The Impostor’s Daughter: A True Memoir
The disenchantment of our parents, when we realize they’re humans too, is an unpleasant event of growing up. We all handle it differently. For Laurie Sandell, she put it into a graphic novel, The Impostor’s Daughter: A True Memoir. In a little less than 250 beautifully painted pages, Sandell shamelessly shows each and every skeleton in her closet—starting from childhood and ending as her young adult self—and the battles she fights to expose the lies about her larger-than-life father and form a new identity in that truth.
Growing up on the east coast, Sandell was the eldest of three daughters, and her father’s favorite. She spent her childhood idolizing him and forming her identity in his stories of historical and academic greatness. He had a Ph.D. from Columbia University, earned a Purple Heart and Bronze Star in Vietnam, and corresponded with a not-yet-christened Pope John Paul II. Doubt enters Laurie’s mind when she discovers in college that her father had taken out many credit cards in her name, unbeknownst to her. With over two hundred thousand dollars in debt and a father who couldn’t give a proper explanation, Laurie hits the road. She traveled for four years, a time when she says: “I was willing to be anything, try anything, as long as it didn’t resemble the life I was living before.”

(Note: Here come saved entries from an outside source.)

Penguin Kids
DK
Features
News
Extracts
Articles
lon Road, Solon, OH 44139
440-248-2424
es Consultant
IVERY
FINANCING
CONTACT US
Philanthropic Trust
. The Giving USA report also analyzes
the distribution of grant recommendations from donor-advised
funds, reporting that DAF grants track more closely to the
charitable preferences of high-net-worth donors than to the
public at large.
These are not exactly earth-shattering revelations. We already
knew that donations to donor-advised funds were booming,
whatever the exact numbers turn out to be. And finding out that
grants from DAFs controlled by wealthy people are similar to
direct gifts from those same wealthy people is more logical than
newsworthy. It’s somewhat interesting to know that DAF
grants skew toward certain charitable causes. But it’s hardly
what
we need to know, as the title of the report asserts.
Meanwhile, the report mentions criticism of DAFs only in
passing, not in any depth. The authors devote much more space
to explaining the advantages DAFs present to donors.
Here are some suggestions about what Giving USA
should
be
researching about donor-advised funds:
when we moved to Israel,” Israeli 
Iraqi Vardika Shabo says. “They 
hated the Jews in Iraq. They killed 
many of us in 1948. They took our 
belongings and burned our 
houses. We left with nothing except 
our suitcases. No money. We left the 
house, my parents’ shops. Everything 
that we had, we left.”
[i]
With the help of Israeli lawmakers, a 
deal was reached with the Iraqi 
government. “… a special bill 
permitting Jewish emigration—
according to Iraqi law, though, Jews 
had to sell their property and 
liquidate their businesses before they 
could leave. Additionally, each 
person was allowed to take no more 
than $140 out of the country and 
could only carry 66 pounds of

The heaviest ball drops when Sandell returns from her escape. After an evening of sharing anecdotes with a friend in publishing, Sandell agrees to write an article about her father’s adventures. Routine fact checking revealed that her father wasn’t as extraordinary as he claimed to be. She proceeds with the article against her family’s wishes, exposes the lies he told, and becomes estranged from her father. However, Laurie doesn’t get the satisfaction she expected: “Nothing had changed: my family continued to be insistently blind to the truth. I remained the lone voice of protest.”

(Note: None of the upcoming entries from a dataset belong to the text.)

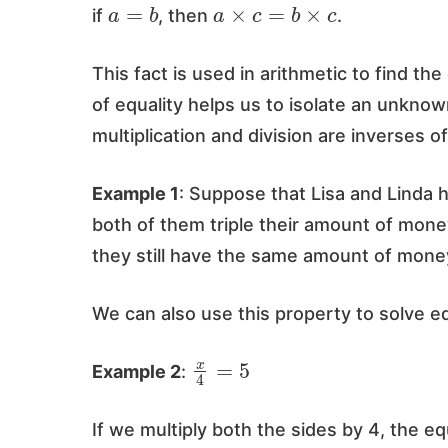
a
=
b
a
×
c
=
b
×
c
if
, then
.
This fact is used in arithmetic to find the
of equality helps us to isolate an unkno
multiplication and division are inverses o
Example 1
: Suppose that Lisa and Linda
both of them triple their amount of money
they still have the same amount of mone
We can also use this property to solve e
x
4
=
5
Example 2
:
If we multiply both the sides by 4, the eq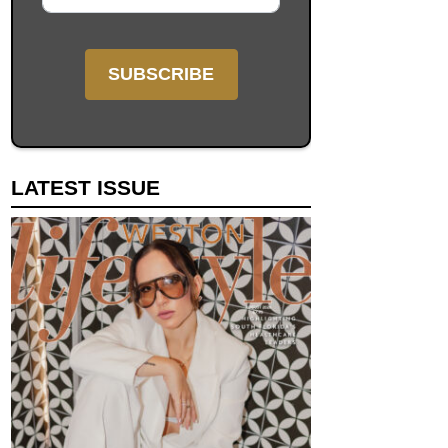
LATEST ISSUE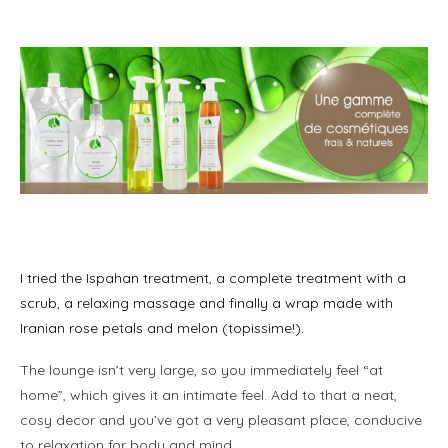
m
l
I tried the Ispahan treatment, a complete treatment with a
scrub, a relaxing massage and finally a wrap made with
Iranian rose petals and melon (topissime!).
The lounge isn’t very large, so you immediately feel “at
home”, which gives it an intimate feel. Add to that a neat,
cosy decor and you’ve got a very pleasant place, conducive
to relaxation for body and mind.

Things begin to look up for her when she lands an admirable job interviewing celebrities. However, she continues to be haunted by her father’s deceit. She battles with an addiction to sleeping pills mixed with red wine and drastic weight loss. She explains to the rehabilitation center she eventually enters: “My alcohol use? Not much—two or three glasses a day. Of course I drink alone: I’m single.” Without fear or lack of comic relief, she shows the inside of rehab, confrontations with her parents and the ultimate serenity she finds within herself. After more than ten years of searching for peace in her relationship with her father, Laurie simply says: “I gave up.”
The strength of this book is the way in which Sandell presents her story. In a more classic format, the experience of The Impostor’s Daughter would be lost. The ability to evoke emotions (light and heavy) subconsciously through images makes this book unforgettable. She possesses a humble and often comic tone in her writing. Both voices work harmoniously to neutralize the series of traumatic events in her life. The Impostor’s Daughter is a cathartic work that will make you reflect on your own relationship with your parents. It shows us the painful, scary, and frustrating process of going from gullible and impressionable children of our parents to self-defining confident women—something we can all appreciate and laugh about sooner or later.